Starting with the line with "党建动态 (375, 165)" in the entries below and going on through the line with "zi0 (175, 1003)", output every line exactly and nothing more. No pictures.

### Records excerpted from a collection
▼▼▼
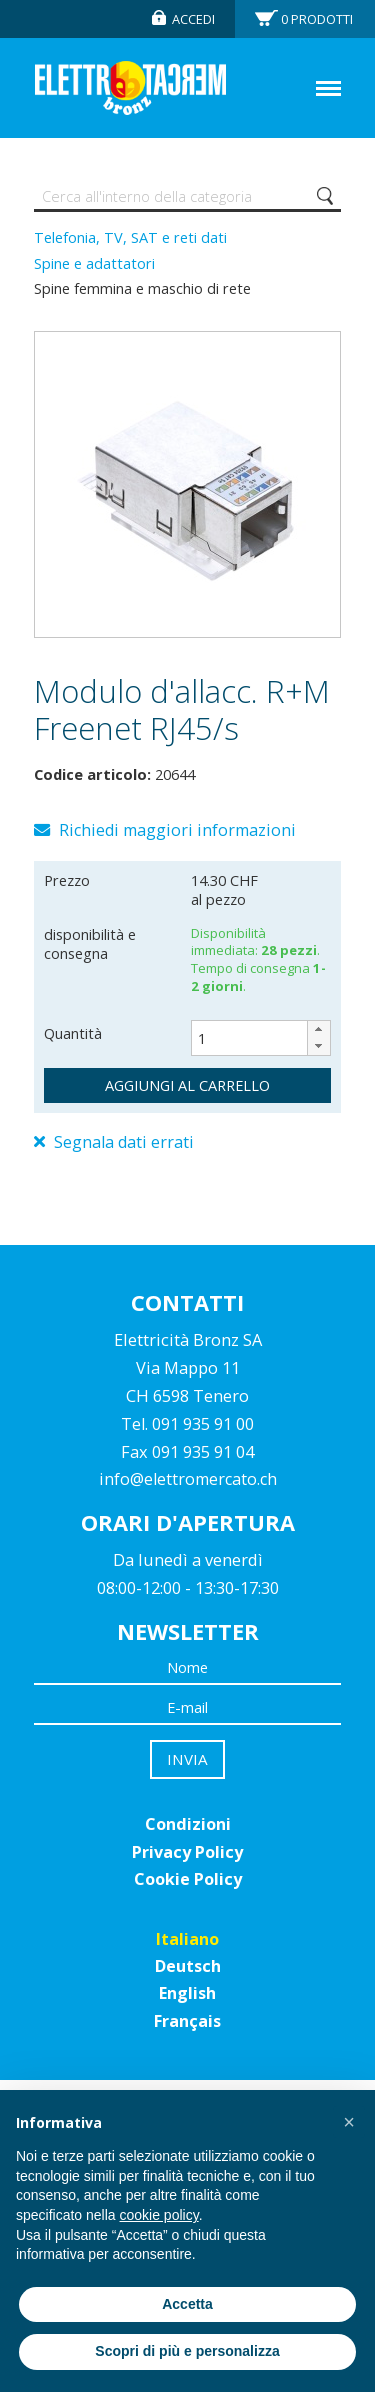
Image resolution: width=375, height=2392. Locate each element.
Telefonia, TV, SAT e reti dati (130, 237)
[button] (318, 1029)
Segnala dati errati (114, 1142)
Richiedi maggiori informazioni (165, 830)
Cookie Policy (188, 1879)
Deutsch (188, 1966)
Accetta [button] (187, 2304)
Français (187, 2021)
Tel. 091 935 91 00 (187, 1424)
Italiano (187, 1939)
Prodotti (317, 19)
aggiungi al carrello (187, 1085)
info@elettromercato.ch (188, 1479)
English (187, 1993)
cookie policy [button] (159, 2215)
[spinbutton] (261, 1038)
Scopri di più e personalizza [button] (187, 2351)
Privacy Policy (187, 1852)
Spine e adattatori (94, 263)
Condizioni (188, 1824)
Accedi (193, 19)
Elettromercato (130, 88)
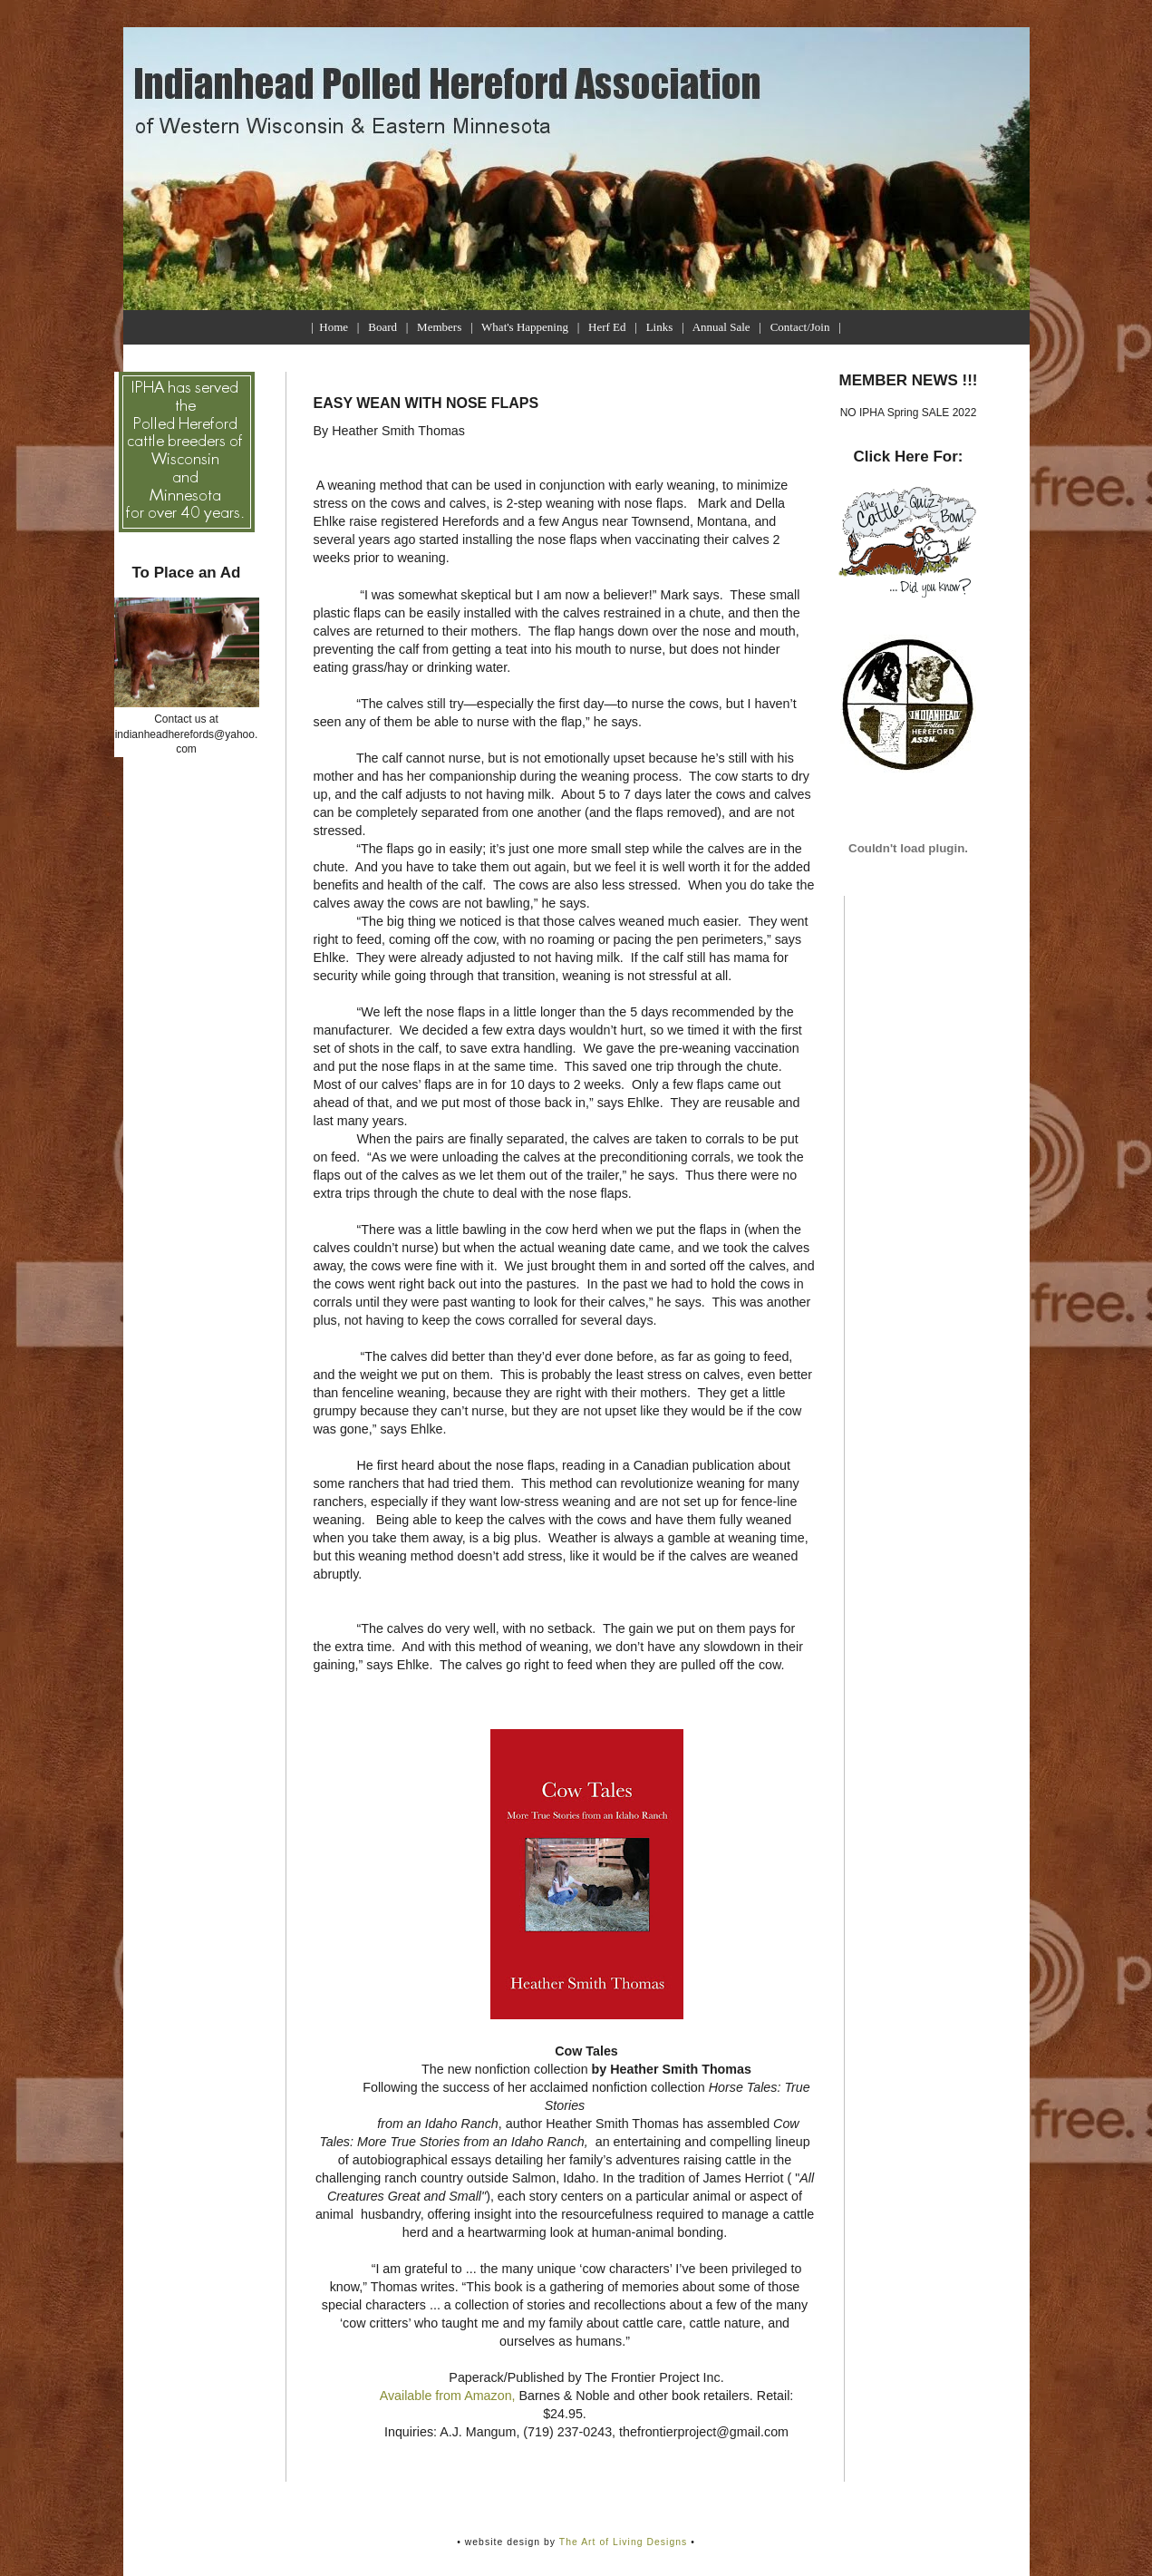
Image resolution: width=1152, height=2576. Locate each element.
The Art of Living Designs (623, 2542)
▲▲▲
▼▼▼
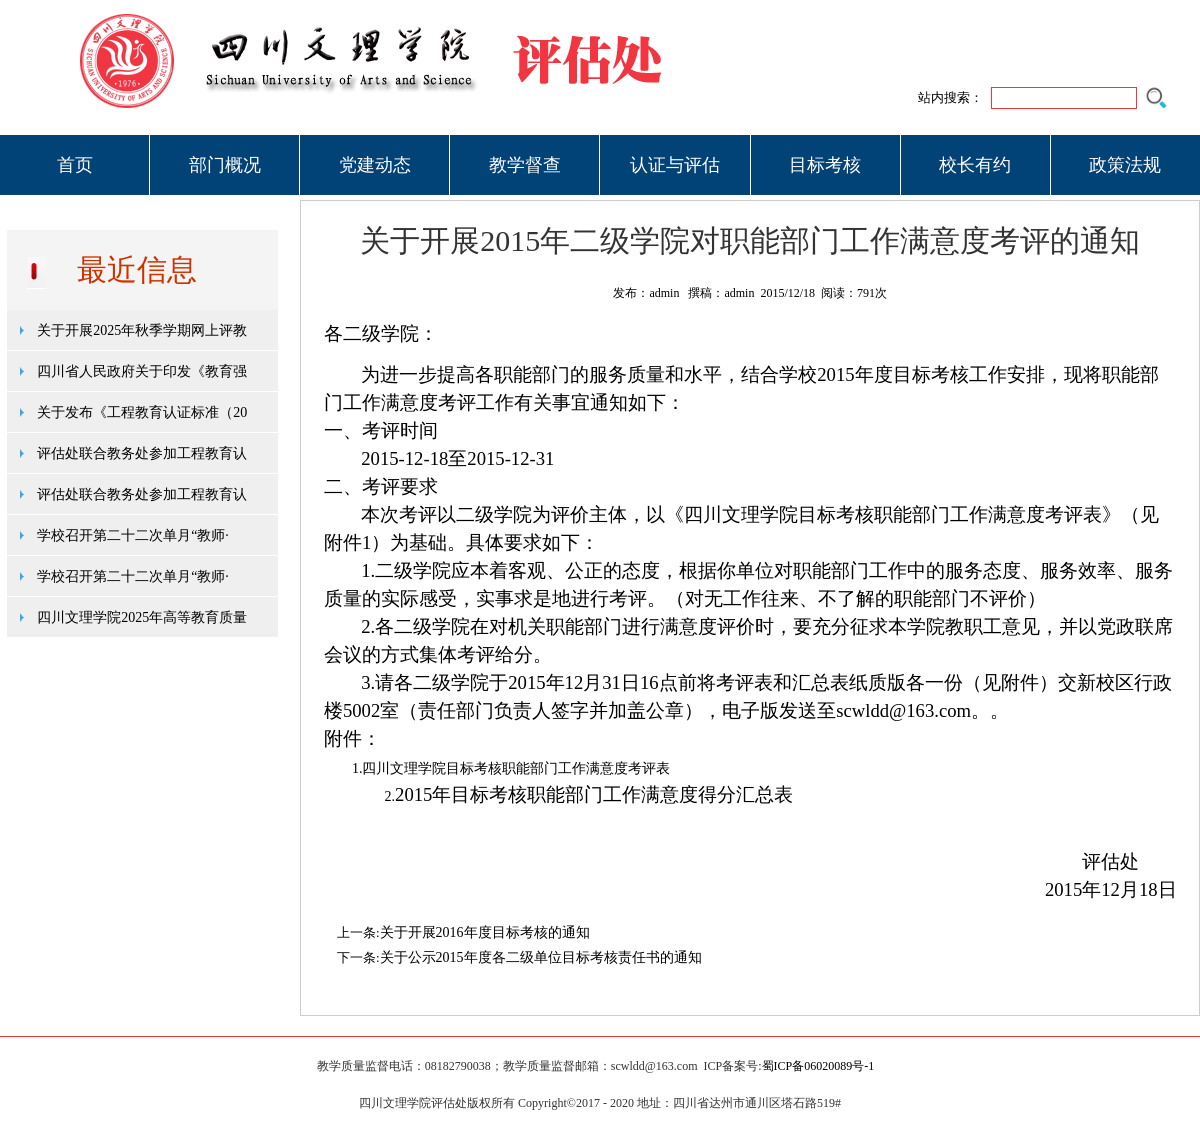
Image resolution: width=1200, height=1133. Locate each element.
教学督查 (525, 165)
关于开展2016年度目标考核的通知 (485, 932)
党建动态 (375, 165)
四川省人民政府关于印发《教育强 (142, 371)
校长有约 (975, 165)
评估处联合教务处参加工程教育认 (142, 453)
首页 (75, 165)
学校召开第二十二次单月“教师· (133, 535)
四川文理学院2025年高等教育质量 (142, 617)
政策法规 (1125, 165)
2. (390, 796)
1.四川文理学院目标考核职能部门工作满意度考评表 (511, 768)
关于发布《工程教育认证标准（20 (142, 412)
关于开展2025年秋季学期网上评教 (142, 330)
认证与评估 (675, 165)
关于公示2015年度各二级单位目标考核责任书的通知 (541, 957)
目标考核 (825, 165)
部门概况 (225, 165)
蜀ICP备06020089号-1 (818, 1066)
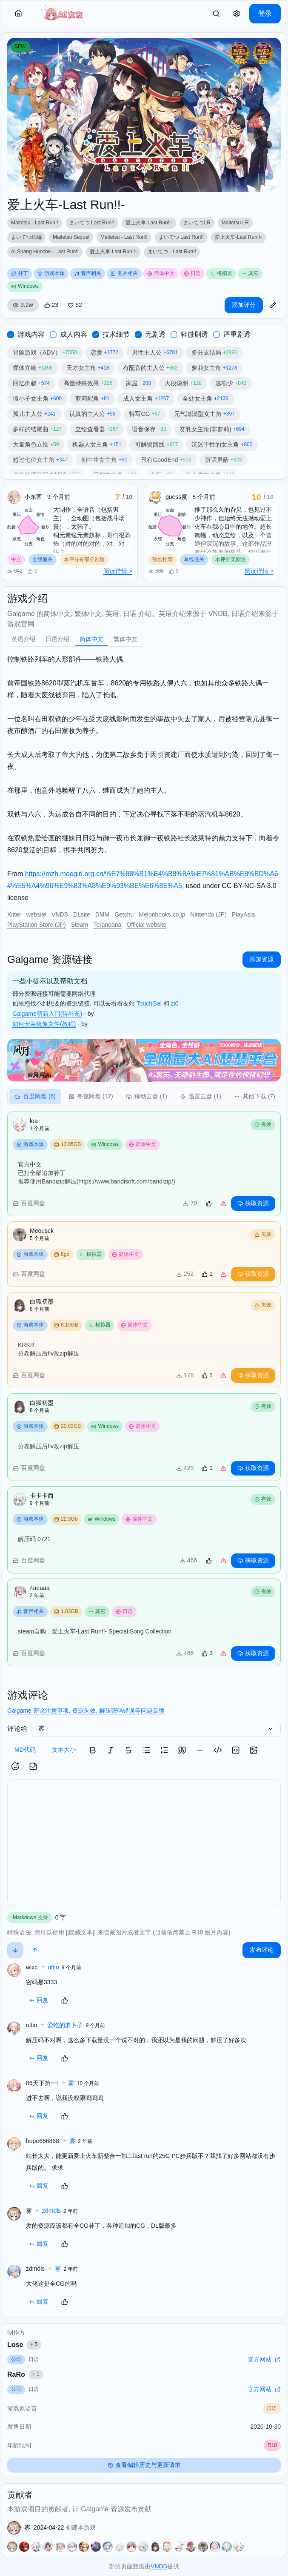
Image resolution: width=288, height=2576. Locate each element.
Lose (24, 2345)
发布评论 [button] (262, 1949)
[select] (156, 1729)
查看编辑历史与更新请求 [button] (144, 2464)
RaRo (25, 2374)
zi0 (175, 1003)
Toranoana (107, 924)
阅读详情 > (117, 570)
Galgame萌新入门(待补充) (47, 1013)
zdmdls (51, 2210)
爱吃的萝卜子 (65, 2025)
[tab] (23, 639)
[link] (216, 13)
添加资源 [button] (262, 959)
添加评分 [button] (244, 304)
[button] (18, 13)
▲▲▲
### SOLUTION BELOW
党建动态 (375, 165)
四川省人民政府关于印发《教育强 (142, 371)
校长有约 (975, 165)
评估处联合教务处参加工程教育认 (142, 453)
首页 (75, 165)
学校召开第二十二次单月“教师· (133, 535)
四川文理学院2025年高等教育质量 (142, 617)
政策法规 (1125, 165)
2. (390, 796)
1.四川文理学院目标考核职能部门工作满意度考评表 (511, 768)
关于发布《工程教育认证标准（20 (142, 412)
关于开展2025年秋季学期网上评教 (142, 330)
认证与评估 (675, 165)
关于公示2015年度各二级单位目标考核责任书的通知 (541, 957)
目标考核 (825, 165)
部门概况 (225, 165)
蜀ICP备06020089号-1 (818, 1066)
Image resolution: width=288, height=2576. Locate each element.
Lose (24, 2345)
发布评论 [button] (262, 1949)
[select] (156, 1729)
查看编辑历史与更新请求 [button] (144, 2464)
RaRo (25, 2374)
zi0 (175, 1003)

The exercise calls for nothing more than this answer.